"Yo seguiré el camino aunque tropiece y recuerde que te quiero conmigo, en realidad"
El silencio coronó al silencio y las habitaciones lucían más vacías que el blanco de las paredes empolvadas con la tibia brisa anaranjada del atardecer. El cuarto ardía sin ruido alguno y las ventanas parecieron derretirse en algún momento. Es claro el oscuro momento por el que pasamos aquella vez. ¿Recuerdas? Nuestras pisadas no llenaban el vacío al unísono, fueron segundos en los que tus manos cuál vela rociaron de esperma mis ojos color ácido derritiendo la pureza de estos, el blanco se hizo transparente y recorrió mis mejillas por última vez, como prometí, quise perderte porque la batalla estaba perdida. No creo que ese haya sido mi mejor momento pero tampoco el peor, aunque quizás éste marcó un inicio-fin (o viceversa) dentro de ciclos de inmadurez que invitaban aquellos actos de rebeldía que aún no despojábamos de nuestra esencia, o quizás sólo caíamos en el juego cruel de las palabras que vuelan filosas junto al viento que refresca nuestros rostros en estos meses de verano.

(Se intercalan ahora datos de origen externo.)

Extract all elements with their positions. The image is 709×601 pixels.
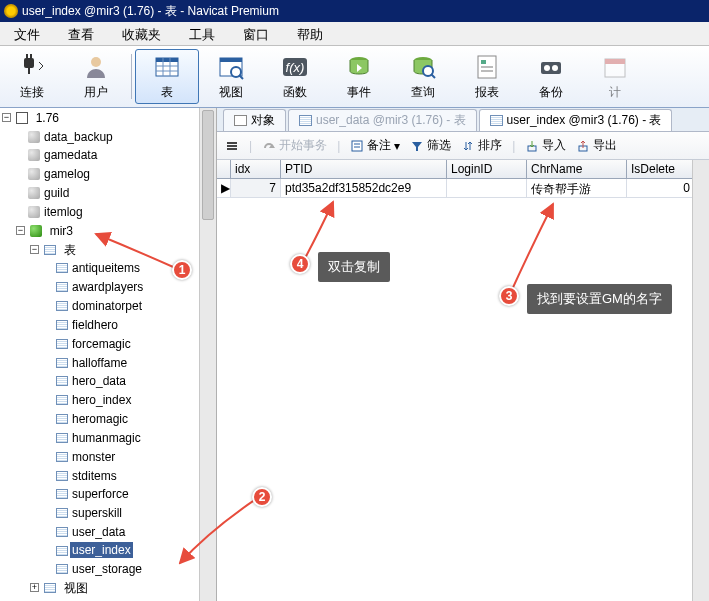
sort-button[interactable]: 排序 xyxy=(461,137,502,154)
filter-icon xyxy=(410,139,424,153)
tool-schedule[interactable]: 计 xyxy=(583,46,647,107)
collapse-icon[interactable]: − xyxy=(2,113,11,122)
menu-fav[interactable]: 收藏夹 xyxy=(108,22,175,45)
begin-transaction-button[interactable]: 开始事务 xyxy=(262,137,327,154)
grid-header-chrname[interactable]: ChrName xyxy=(527,160,627,178)
tool-connection[interactable]: 连接 xyxy=(0,46,64,107)
tool-backup[interactable]: 备份 xyxy=(519,46,583,107)
memo-button[interactable]: 备注 ▾ xyxy=(350,137,400,154)
svg-rect-1 xyxy=(26,54,28,59)
expand-icon[interactable]: + xyxy=(30,583,39,592)
grid-row[interactable]: ▶ 7 ptd35a2df315852dc2e9 传奇帮手游 0 xyxy=(217,179,709,198)
collapse-icon[interactable]: − xyxy=(30,245,39,254)
tree-table[interactable]: dominatorpet xyxy=(44,296,216,315)
tree-db[interactable]: gamelog xyxy=(16,164,216,183)
tree-views-label: 视图 xyxy=(62,580,90,596)
collapse-icon[interactable]: − xyxy=(16,226,25,235)
tool-view[interactable]: 视图 xyxy=(199,46,263,107)
content-tabbar: 对象 user_data @mir3 (1.76) - 表 user_index… xyxy=(217,108,709,132)
tree-table[interactable]: forcemagic xyxy=(44,334,216,353)
cell-idx[interactable]: 7 xyxy=(231,179,281,197)
navigation-tree[interactable]: − 1.76 data_backup gamedata gamelog guil… xyxy=(0,108,217,601)
tree-db[interactable]: itemlog xyxy=(16,202,216,221)
tab-objects[interactable]: 对象 xyxy=(223,109,286,131)
database-icon xyxy=(28,168,40,180)
tool-table[interactable]: 表 xyxy=(135,49,199,104)
tree-table-selected[interactable]: user_index xyxy=(44,541,216,559)
cell-isdelete[interactable]: 0 xyxy=(627,179,695,197)
tree-table[interactable]: hero_index xyxy=(44,390,216,409)
tab-user-index[interactable]: user_index @mir3 (1.76) - 表 xyxy=(479,109,673,131)
grid-row-marker-header[interactable] xyxy=(217,160,231,178)
grid-header-ptid[interactable]: PTID xyxy=(281,160,447,178)
menu-window[interactable]: 窗口 xyxy=(229,22,283,45)
chevron-down-icon: ▾ xyxy=(394,139,400,153)
annotation-badge-4: 4 xyxy=(290,254,310,274)
tree-table[interactable]: stditems xyxy=(44,466,216,485)
cell-chrname[interactable]: 传奇帮手游 xyxy=(527,179,627,197)
tree-table-label: fieldhero xyxy=(70,317,120,333)
tree-table[interactable]: user_storage xyxy=(44,559,216,578)
menu-file[interactable]: 文件 xyxy=(0,22,54,45)
tree-table-label: hero_index xyxy=(70,392,133,408)
tool-user[interactable]: 用户 xyxy=(64,46,128,107)
cell-ptid[interactable]: ptd35a2df315852dc2e9 xyxy=(281,179,447,197)
tree-db[interactable]: gamedata xyxy=(16,146,216,165)
tool-backup-label: 备份 xyxy=(539,84,563,101)
menu-view[interactable]: 查看 xyxy=(54,22,108,45)
tool-function[interactable]: f(x) 函数 xyxy=(263,46,327,107)
menu-button[interactable] xyxy=(225,139,239,153)
tree-tables-group[interactable]: − 表 antiqueitems awardplayers dominatorp… xyxy=(30,240,216,578)
menu-bar: 文件 查看 收藏夹 工具 窗口 帮助 xyxy=(0,22,709,46)
tree-tables-label: 表 xyxy=(62,242,78,258)
views-icon xyxy=(44,583,56,593)
cell-loginid[interactable] xyxy=(447,179,527,197)
tree-views-group[interactable]: + 视图 xyxy=(30,578,216,597)
menu-tools[interactable]: 工具 xyxy=(175,22,229,45)
tool-query[interactable]: 查询 xyxy=(391,46,455,107)
tree-db[interactable]: guild xyxy=(16,183,216,202)
tree-table[interactable]: awardplayers xyxy=(44,277,216,296)
schedule-icon xyxy=(600,52,630,82)
tree-connection[interactable]: − 1.76 data_backup gamedata gamelog guil… xyxy=(2,108,216,597)
import-button[interactable]: 导入 xyxy=(525,137,566,154)
filter-button[interactable]: 筛选 xyxy=(410,137,451,154)
tree-db-label: data_backup xyxy=(42,129,115,145)
tables-icon xyxy=(44,245,56,255)
toolbar-separator xyxy=(131,54,132,99)
tool-connection-label: 连接 xyxy=(20,84,44,101)
tree-table-label: user_index xyxy=(70,542,133,558)
tree-table[interactable]: superskill xyxy=(44,503,216,522)
tree-table-label: antiqueitems xyxy=(70,260,142,276)
grid-scrollbar[interactable] xyxy=(692,160,709,601)
tree-table[interactable]: heromagic xyxy=(44,409,216,428)
tree-table[interactable]: user_data xyxy=(44,522,216,541)
tree-table[interactable]: monster xyxy=(44,447,216,466)
grid-header-loginid[interactable]: LoginID xyxy=(447,160,527,178)
tree-db[interactable]: data_backup xyxy=(16,127,216,146)
import-label: 导入 xyxy=(542,137,566,154)
export-button[interactable]: 导出 xyxy=(576,137,617,154)
table-toolbar: | 开始事务 | 备注 ▾ 筛选 排序 | 导入 xyxy=(217,132,709,160)
svg-text:f(x): f(x) xyxy=(286,60,305,75)
menu-help[interactable]: 帮助 xyxy=(283,22,337,45)
tool-report[interactable]: 报表 xyxy=(455,46,519,107)
connection-icon xyxy=(16,112,28,124)
svg-rect-11 xyxy=(220,58,242,62)
tab-user-data-label: user_data @mir3 (1.76) - 表 xyxy=(316,112,466,129)
tree-table[interactable]: fieldhero xyxy=(44,315,216,334)
tool-event[interactable]: 事件 xyxy=(327,46,391,107)
app-logo-icon xyxy=(4,4,18,18)
grid-header-isdelete[interactable]: IsDelete xyxy=(627,160,695,178)
table-icon xyxy=(56,527,68,537)
tree-table[interactable]: halloffame xyxy=(44,353,216,372)
tab-user-data[interactable]: user_data @mir3 (1.76) - 表 xyxy=(288,109,477,131)
tree-table[interactable]: hero_data xyxy=(44,372,216,391)
main-toolbar: 连接 用户 表 视图 f(x) 函数 事件 查询 xyxy=(0,46,709,108)
tree-table[interactable]: humanmagic xyxy=(44,428,216,447)
tree-table-label: user_data xyxy=(70,524,127,540)
scrollbar-thumb[interactable] xyxy=(202,110,214,220)
grid-header-idx[interactable]: idx xyxy=(231,160,281,178)
tree-scrollbar[interactable] xyxy=(199,108,216,601)
tree-table[interactable]: superforce xyxy=(44,485,216,504)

"No nos rindamos" te pedí, clamé como mi última palabra hacia ti y hacia un nosotros que ya no existía, un nosotros que comenzamos a desmantelar sin motivo aparente. Así fue, no nos rendimos, no creí en tus palabras en esos momentos, durante días aguanté las puñaladas irónicas que brillaban en tus palabras, siempre he pensando en el por qué aguanté tanto, el por qué siempre estuve ahí cuando en la micro repleta pretendías ignorarme pero me mirabas de reojo sin que yo me diera cuenta, por qué mi voz romántica desquebrajada no te alcanzaba aunque te morías por decirme "te amo". La distancia coronó al silencio y el silencio era el leit motiv de los ropajes que vestíamos, silencio, silencio y silencio, nuestras pupilas se ahogaban en lágrimas pero aún así permanecimos sentados uno al lado del otro sin hablar ni moverse por días. Siempre estuve ahí, asumiendo mis errores absurdos queriendo remediarlos, dentro y fuera de esta habitación que ardía estando solo en ella. Una frase que resumía la consigna de la lucha de varios días que creí haber perdido, cuando bajé los brazos volviste con el mismo silencio a tomar mi mano y con esa sonrisa me hiciste sonreír, secamos las lágrimas y continuamos por este camino de adoquines que nosotros hicimos, cojeamos pero pese a las caídas, nos levantamos más rápido. ¿Te acuerdas? Una vez me dijiste que después todo lo recordaríamos riendo, no sé si realmente nos duela tocar nuestras heridas, tampoco pretendo a arriesgarme a hacerlo.
Del paquete semi-vacío cojo uno de los pocos cigarrillos que me quedan. Lo prendo. Inhalo. Exhalo. Sigo hablando.
Y de repente no nos importó nada, absolutamente nada, nuestra habitación comenzó a arder pero ésta vez no era silencio ni me encontraba solo, de repente no nos importó el ruido que pudiésemos haber hecho, la adolescencia se posicionaba en cada uno de nuestros dedos y a través de la experiencia del movimiento los gemidos llenaron cualquier vacío que hubo, llenamos cualquier espacio que pudiésemos haber descuidado y entre gritos y susurros el ser descubierto era algo que era intrascendente, era nuestro momento. Ya eramos uno, y pese a que el sol pegaba fuerte, creamos nuestro propio calor y sudor que desprendían ambos cuerpos que se movían al ritmo de la estabilidad. Fuimos uno, llenamos cada fragmento de silencio y permanecemos. Nuestras sábanas, único testigo de caricias efectivas que trascienden hasta ver el fin, seres complejos que se complementan cada momento, por el bien y el mal permanecemos; trascender, permanecer y pertenecer. Somos y estamos.
Es nuestro momento dentro de éste viaje infinito.